By Tyson Voelkel '96

President, Texas A&M Foundation
President Tyson Voelkel '96

Six years ago, my daughter Eliana took up horseback riding. She competes in both Western and English disciplines, and she is absolutely in love with her big, beautiful gelding, Butler. I think she takes after her grandfather, who was a natural horseman.

What’s even more remarkable are the changes horseback riding has brought out in her: increased confidence and maturity, and a greater sense of responsibility and commitment. These changes are not so different from those professed by participants in Texas A&M University’s Courtney Cares program, which offers free therapeutic riding sessions for veterans and people with disabilities.

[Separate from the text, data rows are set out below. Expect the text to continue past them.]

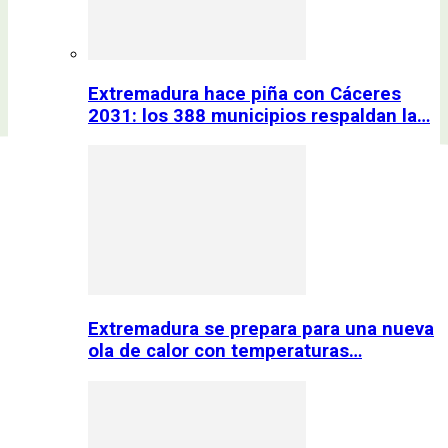
Extremadura hace piña con Cáceres
2031: los 388 municipios respaldan la…
Extremadura se prepara para una nueva
ola de calor con temperaturas…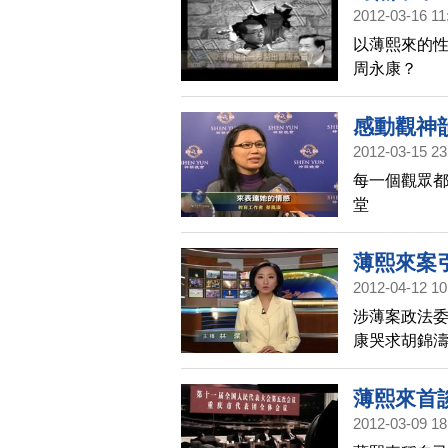
2012-03-16 11
以薄熙來的性
周永康？
感動觀神
2012-03-15 23
每一個觀眾都
堂
薄熙來案
2012-04-12 10
涉薄案政法委
康哭求胡錦
薄熙來首
2012-03-09 18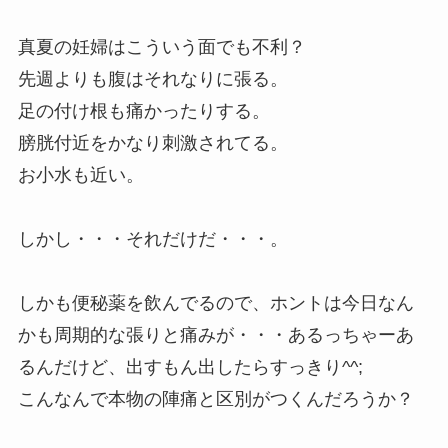
真夏の妊婦はこういう面でも不利？
先週よりも腹はそれなりに張る。
足の付け根も痛かったりする。
膀胱付近をかなり刺激されてる。
お小水も近い。
しかし・・・それだけだ・・・。
しかも便秘薬を飲んでるので、ホントは今日なん
かも周期的な張りと痛みが・・・あるっちゃーあ
るんだけど、出すもん出したらすっきり^^;
こんなんで本物の陣痛と区別がつくんだろうか？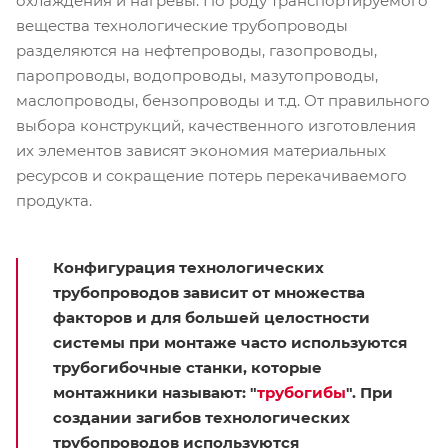
охлаждения и нагревы. По роду транспортируемого
вещества технологические трубопроводы
разделяются на нефтепроводы, газопроводы,
паропроводы, водопроводы, мазутопроводы,
маслопроводы, бензопроводы и т.д. От правильного
выбора конструкций, качественного изготовления
их элементов зависят экономия материальных
ресурсов и сокращение потерь перекачиваемого
продукта.
Конфигурация технологических
трубопроводов зависит от множества
факторов и для большей целостности
системы при монтаже часто используются
трубогибочные станки, которые
монтажники называют: "
трубогибы
". При
создании загибов технологических
трубопроводов используются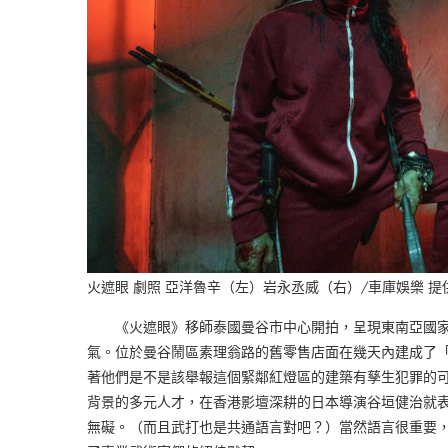
火遮眼 劇照 亞洋魯辛（左）岩永丞威（右）/車庫娛樂 提
《火遮眼》移師泰國曼谷市中心開拍，呈現東南亞國家
氣。位於曼谷鬧區素理翁路的舊零售店面在幾天內建成了
著他們是不是該舉報這個緊鄰紅燈區的建築有孳生犯罪的
背景的多元人才，在香港影壇深耕的日本導演谷垣健治就
無礙。（而且武打也是共通語言對吧？）當然語言很重要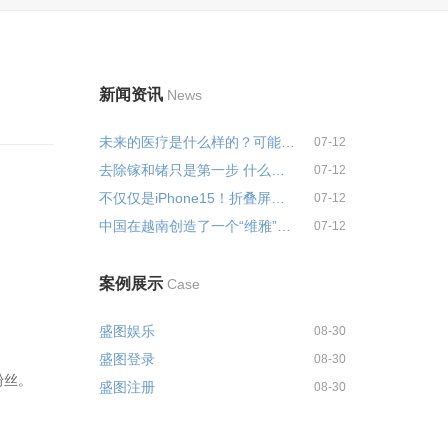
新闻资讯
News
未来的医疗是什么样的？可能不会...
07-12
去除镓和锗只是第一步 什么是战略...
07-12
不仅仅是iPhone15！折叠屏也应该...
07-12
中国在越南创造了一个“维雅”？...
07-12
案例展示
Case
盛图娱乐
08-30
盛图登录
08-30
粉丝。
盛图注册
08-30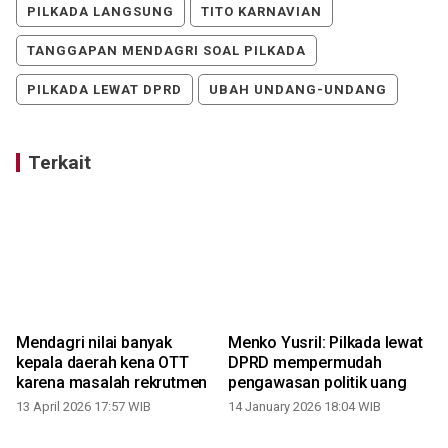
PILKADA LANGSUNG
TITO KARNAVIAN
TANGGAPAN MENDAGRI SOAL PILKADA
PILKADA LEWAT DPRD
UBAH UNDANG-UNDANG
Terkait
Mendagri nilai banyak
Menko Yusril: Pilkada lewat
kepala daerah kena OTT
DPRD mempermudah
karena masalah rekrutmen
pengawasan politik uang
13 April 2026 17:57 WIB
14 January 2026 18:04 WIB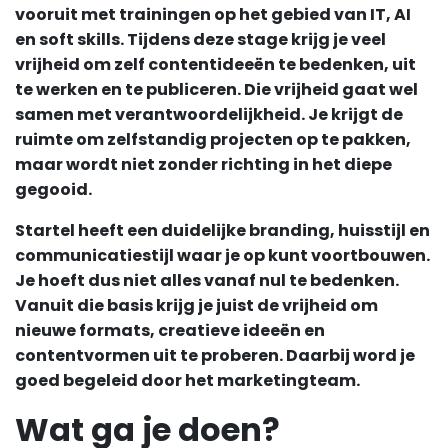
vooruit met trainingen op het gebied van IT, AI
en soft skills. Tijdens deze stage krijg je veel
vrijheid om zelf contentideeën te bedenken, uit
te werken en te publiceren. Die vrijheid gaat wel
samen met verantwoordelijkheid. Je krijgt de
ruimte om zelfstandig projecten op te pakken,
maar wordt niet zonder richting in het diepe
gegooid.
Startel heeft een duidelijke branding, huisstijl en
communicatiestijl waar je op kunt voortbouwen.
Je hoeft dus niet alles vanaf nul te bedenken.
Vanuit die basis krijg je juist de vrijheid om
nieuwe formats, creatieve ideeën en
contentvormen uit te proberen. Daarbij word je
goed begeleid door het marketingteam.
Wat ga je doen?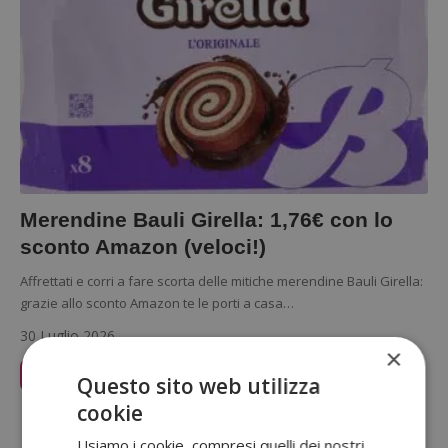
Merendine Bauli Girella: 1,76€ con lo
sconto Amazon (veloci!)
Affrettati e corri a fare scorta delle mitiche merendine Bauli Girella:
grazie allo sconto Amazon te le porti a casa…
30 Luglio 2026
×
Leggi Articolo
Questo sito web utilizza
cookie
Sponsorizzato:
Usiamo i cookie, compresi quelli dei nostri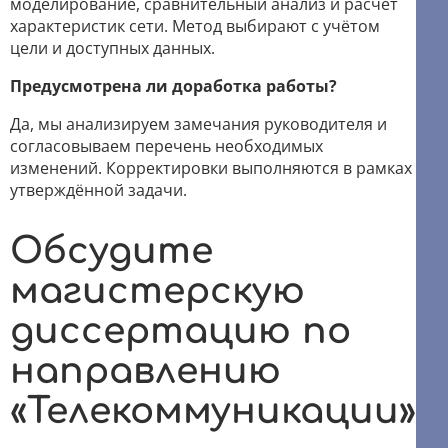
моделирование, сравнительный анализ и расчёт
характеристик сети. Метод выбирают с учётом
цели и доступных данных.
Предусмотрена ли доработка работы?
Да, мы анализируем замечания руководителя и
согласовываем перечень необходимых
изменений. Корректировки выполняются в рамках
утверждённой задачи.
Обсудите
магистерскую
диссертацию по
направлению
«Телекоммуникации»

You can read more about this important program, which is part of the College of Veterinary Medicine & Biomedical Sciences, in our cover feature.

During the past six years, of the 25 adults, children and veterans served per semester at Courtney Cares, more than 90 percent have reported improvement in independence and life skills. While Eliana’s reason for riding isn’t therapeutic, I can see that it has the same effect. The bottom line is that horseback riding is empowering: The rider has command of a 1,200-pound animal. It’s no wonder that one’s physical and emotional well-being should improve from the experience. Learning how to cope with ambiguity and how to harness the energy and power of these animals requires discipline and a real respect for them.

Courtney Cares teaches us that horses make good candidates for therapy because they are trainable and have a gait that mimics human movement, which can improve the body’s balance, core strength and motor skills. After undergoing riding sessions, some Courtney Cares participants speak or sit up for the first time. According to instructors, riding is the highlight of the week for many of them, even if they are nonverbal or don’t make eye contact. For their families, it is a joy to watch such progress. As many of you know, there is no better feeling than watching a loved one succeed or overcome challenges.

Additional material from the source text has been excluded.